Sedangkan orang yang ketiga adalah Jimin. Berdiri menghadap tempat tidur yang sama, sekilas seperti sedang mengawasi pekerjaan yang sedang dilakukan. Tetapi bila diperhatikan baik-baik, sebenarnya tidak ada emosi yang tergambar di wajahnya. Yoongi tidak bisa menebak apa yang ada dalam benak sang adik. Tidak marah, tetapi tidak gembira, pun tidak sedih. Seperti air yang tenang, yang menyembunyikan arus kencang yang bergolak di dalamnya.

Perawat-perawat itu akhirnya selesai membereskan tempat tidur pasien. Ranjang yang selama beberapa waktu menjadi tempat pembaringan bapak itu sudah kembali ke keadaannya yang semula. Demikian pula seisi ruangan ini, siap untuk menampung pasien berikutnya yang membutuhkan perawatan. Yang satu berucap kepada Jimin, "Tuan Park, kami sudah selesai."

Jimin mengerjap perlahan sebelum akhirnya balas menatap si perawat, "oh," demikian jawabnya singkat, masih tanpa ekspresi.

Kedua wanita itu sepertinya sudah terbiasa dengan reaksi seperti itu, keduanya membalas dengan membungkuk dalam, "kami menyampaikan ucapan belasungkawa yang sedalam-dalamnya atas meninggalnya Tuan Kim Namjoon. Semoga Tuan dan seluruh keluarga diberi ketabahan."

Sekali lagi Jimin hanya membalas dengan sebuah anggukan disambung sedikit membungkuk. Kemudian para perawat pamit undur diri, Jimin mengikuti pergerakan mereka dengan matanya. Saat itulah ia menyadari kehadiran Yoongi yang masih berdiri di ambang pintu. Matanya sedikit melebar, namun tidak ada kata yang terucap.

Setelah keduanya pergi berjalan menjauh meninggalkan kamar perawatan barulah Yoongi menginjakkan kakinya masuk ke dalam. Sejak peristiwa di bukit Baegak, inilah pertemuan pertama mereka. Kedua mata sang adik terpaku kepadanya. Pun Yoongi, dia terus menatap si teman karib sehingga mereka berdiri saling berhadapan di depan ranjang sakit.

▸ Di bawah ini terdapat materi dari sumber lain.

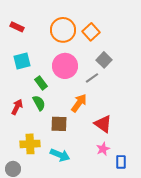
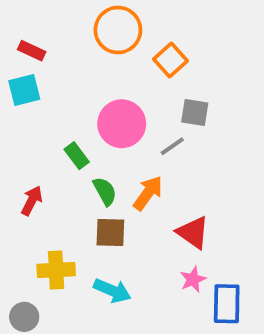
orange circle: (63, 30) -> (118, 30), moved
gray square: (104, 60) -> (195, 112), turned -35
cyan square: (22, 61) -> (24, 90), moved
green semicircle: (39, 103) -> (105, 191), moved
blue rectangle: (121, 162) -> (227, 304), size x1.5

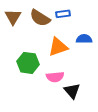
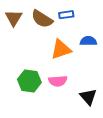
green hexagon: (28, 63) -> (29, 81), moved
black triangle: (72, 91) -> (88, 97), moved

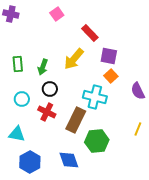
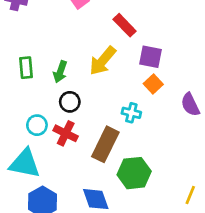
cyan cross: (95, 97) -> (131, 113), size x0.6
cyan circle: (22, 99) -> (37, 125), moved
yellow line: (138, 129) -> (190, 195), moved
cyan triangle: (17, 134) -> (25, 163), size x1.4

Lalu tiba-tiba ekspresi itu pecah menjadi sebuah kesenduan. Matanya mula berkaca-kaca, kulit putih mulus di pipinya memerah. Dia masih berusaha menahan semuanya itu, mulut membisu tanpa suara meskipun sesungguhnya ada isakan yang bersiap membuncah dari tubuh mungilnya.

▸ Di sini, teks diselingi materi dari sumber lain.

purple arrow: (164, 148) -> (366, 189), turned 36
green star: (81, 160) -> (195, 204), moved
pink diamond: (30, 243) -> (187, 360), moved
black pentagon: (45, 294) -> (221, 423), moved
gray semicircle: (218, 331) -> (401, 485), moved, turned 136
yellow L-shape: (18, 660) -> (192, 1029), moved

Sejenak Yoongi bertarung dalam benaknya, apa yang akan ia lakukan? Sewaktu masih kanak-kanak, ia sudah pasti akan merengkuh tubuh si sahabat, menenggelamkannya dalam pelukan hangat, memberinya kelegaan. Mengungkapkan tanpa kata-kata, bahwa apa yang Jimin rasakan, ia juga rasakan. Ketika Jimin gembira, dia ikut bahagia. Tatkala Jimin bersedih, ia turut berduka.

Tetapi kini, ketika persoalan di antara mereka pun belum lagi ada suatu penyelesaian yang tuntas. Seperti luka yang masih sangat segar menoreh dalam hati masing-masing dan belum sembuh betul. Pantaskah ia merangkul begitu saja? Apakah Jimin akan menerimanya? Ataukah jangan-jangan dia malahan tidak menginginkan kehadiran Yoongi di sini? Barangkali Jimin justru ingin dibiarkan sendiri menghadapi peristiwa kematian suaminya?

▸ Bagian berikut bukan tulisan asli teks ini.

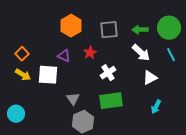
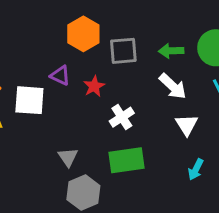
orange hexagon: (71, 26) -> (83, 34), moved
purple triangle: (64, 56) -> (60, 75), moved
white square: (48, 75) -> (29, 100), moved
white triangle: (150, 78) -> (187, 125), turned -35

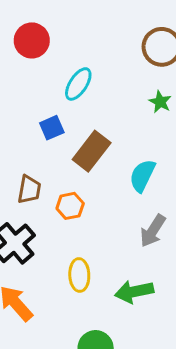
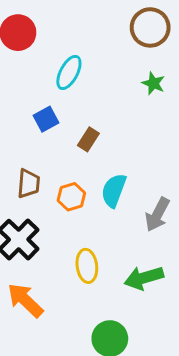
brown rectangle: (92, 151) -> (88, 139), size x0.6
cyan semicircle: (142, 176) -> (114, 190), moved

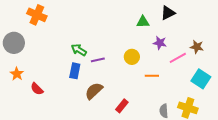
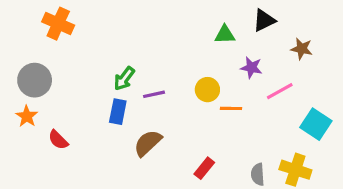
gray circle: (14, 43) -> (35, 80), moved
brown star: (197, 47) -> (302, 49), moved
green arrow: (79, 50) -> (124, 79), turned -84
orange line: (152, 76) -> (231, 108), moved
red rectangle: (122, 106) -> (204, 168), moved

Meski begitu, telapak tangannya secara otomatis mendekat menyentuh ujung jari jemari sang adik. Nampaknya sudah menjadi suatu naluriah baginya untuk selalu ingin melindunginya, ingin agar Jimin tak pernah bersedih, tak perlu berduka. Naif memang, karena tidak ada manusia yang tak pernah merasakan kesedihan. Bahkan bayi baru lahir pun langsung menangis ketika ditarik paksa dari kehangatan rahim ibunya.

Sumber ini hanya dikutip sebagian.